The first image that comes up when plugging “sublime” into the Wikimedia Commons search bar is a panoramic view of the Gorges du Tarn, Départment Lozère, southern France, taken from the Point Sublime. The local tourist office asserts the superior scenic quality of this view: “no doubt it is ‘Sublime’.” Only, what does sublime mean? The gorge seems sublime, but why? If we keep reading the office’s description, we learn that the gorge is “grand” and offers a “breathtaking scenic picture”.

While the former attribution might be one of the “kitsch hyperboles” poet David Baker warns the adjective sublime has become, breathtaking offers a concise definition of sublime, or the sublime: the feeling of something evoking an impression that takes your breath away because it leads the mind out of the comprehensibility of the finite towards the infinite – think comedian Eric Wareheim’s pondering of the ultimate fate of the universe which illustrates the overwhelming aspect of an experience of the sublime.

Over time, the sublime had many facets across the humanities: it started as uplifting effect of rhetoric excellence after Longinos’s treatise “On the Sublime”, Edmund Burke found the sublime utterly debilitating, but Kant considered it the spark that ignites the potency of human reason and launches it towards infinity. In the 19th century, the sublime became key to Romantic aesthetics, visualized in paintings of moonlit ruins and uncharted natural splendor.

As the example of the Gorges du Tarn Tourist Office shows, this Romantic sublime is still deeply etched into Western aesthetics. By the end of the 20th century, a postmodern sublime of the “technological incommensurability of instruments and ends” and “bad infinites” that require “management,” which cultural historian Jonathan Bordo references, had arisen: our subjective experiences have become entangled in technological, ecological, and socioeconomic interdependencies.

Photo of the Gorges du Tarn, taken near the point sublime. Creative Commons.

This idea becomes clearer if we take some time to contrast it with the Romantics’ sublime, which briefly takes us back to France. In the opening lines of his poem “Mont Blanc”, Percy Bysshe Shelley praises the Mont Blanc massif as a representative of “the everlasting universe of things” that “flows through the mind” and puts the Romantic beholder into a “trance sublime”. Shelley draws a line between the systems of human experiences and the sublimity that rests in nature, waiting to be tapped by a well-tuned Romantic soul. But today, no such boundary exists. There is no separate, self-sufficient, and self-creating (autopoietic) beyond that puts us in sublime trances. We are an integral part of this system, and this system is an integral part of our lives and collective fate. 

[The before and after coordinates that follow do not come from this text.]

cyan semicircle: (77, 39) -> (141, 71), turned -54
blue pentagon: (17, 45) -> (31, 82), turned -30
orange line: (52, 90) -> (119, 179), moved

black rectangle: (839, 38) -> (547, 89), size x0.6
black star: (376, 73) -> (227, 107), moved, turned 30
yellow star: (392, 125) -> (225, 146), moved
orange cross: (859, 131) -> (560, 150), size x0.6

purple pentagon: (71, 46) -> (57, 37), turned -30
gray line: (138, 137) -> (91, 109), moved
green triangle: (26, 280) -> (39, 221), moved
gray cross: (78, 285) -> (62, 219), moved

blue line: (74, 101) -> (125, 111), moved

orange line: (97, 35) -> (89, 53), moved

Today, this trance is no longer induced by a shiver of Romantic weltschmerz. It is the opposite; it is a shiver of fears. It is the fear of ecological disaster that, once set into motion, will relentlessly extinguish life as we know it; it is the fear of being economically incapacitated by a capital market that can virtually autonomously decide the values of our very homes; it is a fear of missing out exacerbated by overwhelming and omnipresent social media utopias.

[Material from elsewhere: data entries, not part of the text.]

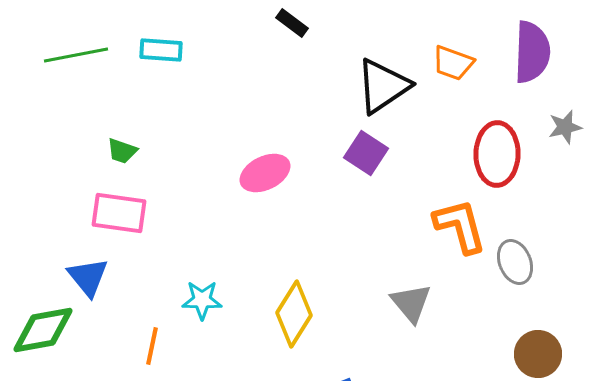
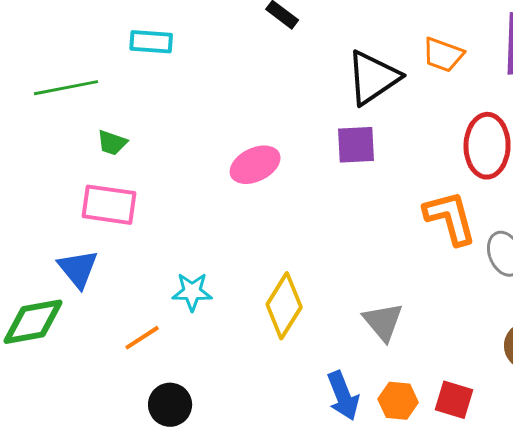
green line: (76, 55) -> (66, 88), moved
purple square: (366, 153) -> (356, 145), turned -36
gray triangle: (411, 303) -> (383, 322), moved
orange line: (152, 346) -> (142, 338), turned 45

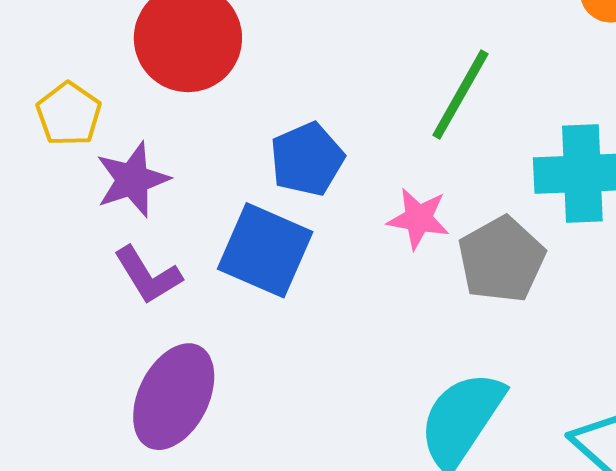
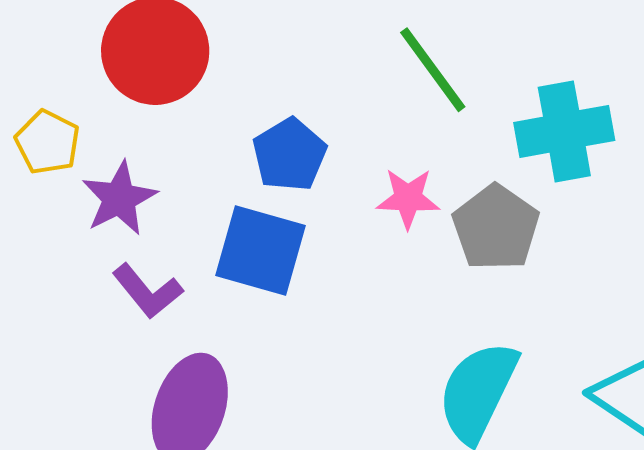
green line: (460, 95) -> (433, 70), turned -58

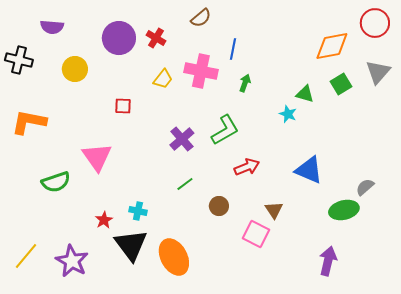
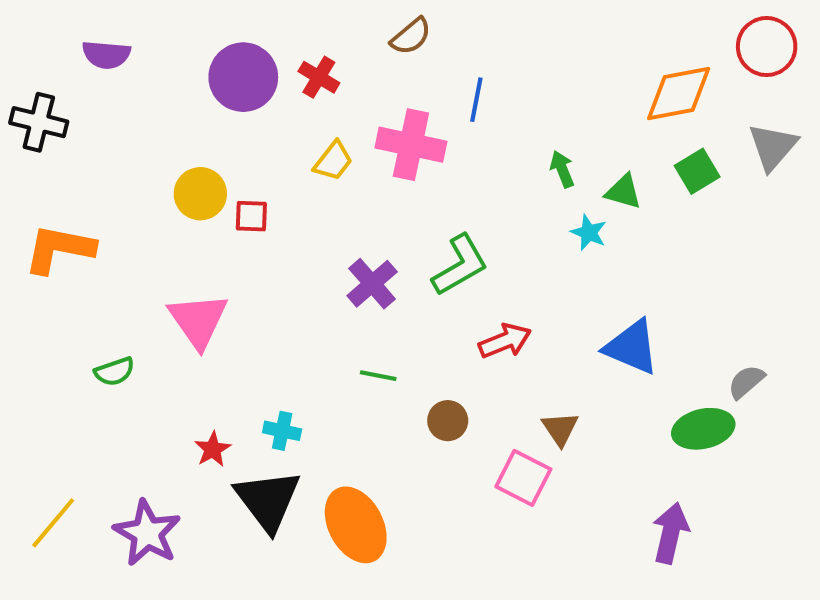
yellow circle: (75, 69) -> (200, 194), moved
green arrow: (245, 83) -> (562, 169), moved, turned -42
green semicircle: (56, 182) -> (114, 372), size x0.7
green line: (185, 184) -> (378, 376), turned 48

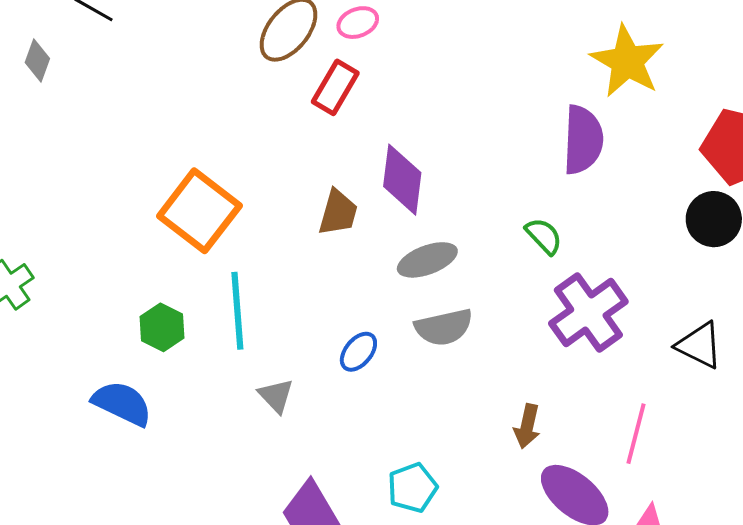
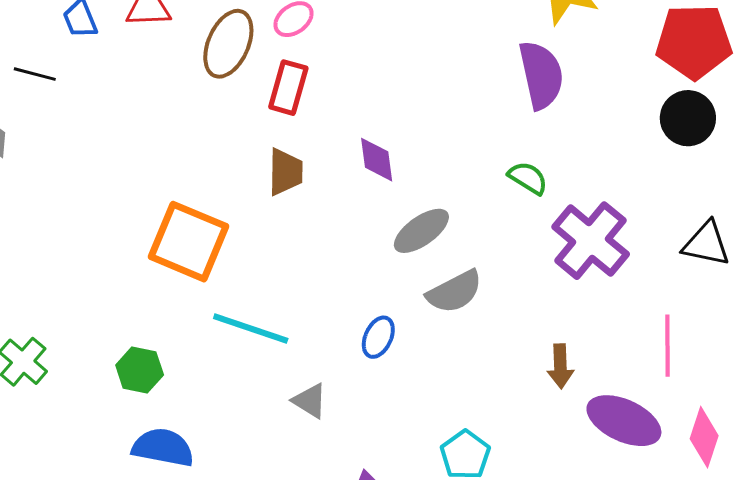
purple diamond: (402, 180) -> (377, 160), size x0.7
brown trapezoid: (338, 213) -> (285, 172), moved
cyan line: (237, 311) -> (251, 329), turned -52
green hexagon: (162, 327) -> (140, 370), moved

But in a world in which traveling to the latest Instagram trend location has also become an ecological kamikaze ride, all these fears coincide in a dreadful Gordian knot. There is no everlasting universe of things that exists as a system separate from the human condition. We are one, and we are complicated, and we somehow must deal with being fully immersed in this sublime system.

While in Shelley’s idea we are facing an autopoietic, sublime other, the postmodern sublime of our system arises out of its sympoietic characteristics. That is, we are fully integrated into a complex system of simultaneous interdependencies. The sympoietic logic of this sublime arises from what environmental scholar Beth Dempster explains as a “collectively-producing [system] that [does] not have self-defined spatial or temporal boundaries.” We live in a system in which all human and non-human entities create our situation simultaneously and with unprecedented speed. We can no longer choose to probe the sublimity of another system, as the Romantics did, but we must navigate the breathtaking world of the sympoietic sublime. 

Of course, there are different possible outcomes of this daunting task, and literary scholar Jeffrey L. Bilbro’s postmodern analysis of what I here call the sympoietic sublime concludes that it “leads to paralysis.” Metamodernism, having found its way into this discourse, has developed its very own response to the postmodern sympoietic sublime, and it refuses to be paralyzed by it. Instead, I argue, it overcomes this paralysis and promotes action, however imperfect it may be, to disarm the looming sublime. To illustrate this, let us examine metamodernism, postmodernism, and their relationship to the sublime in turn.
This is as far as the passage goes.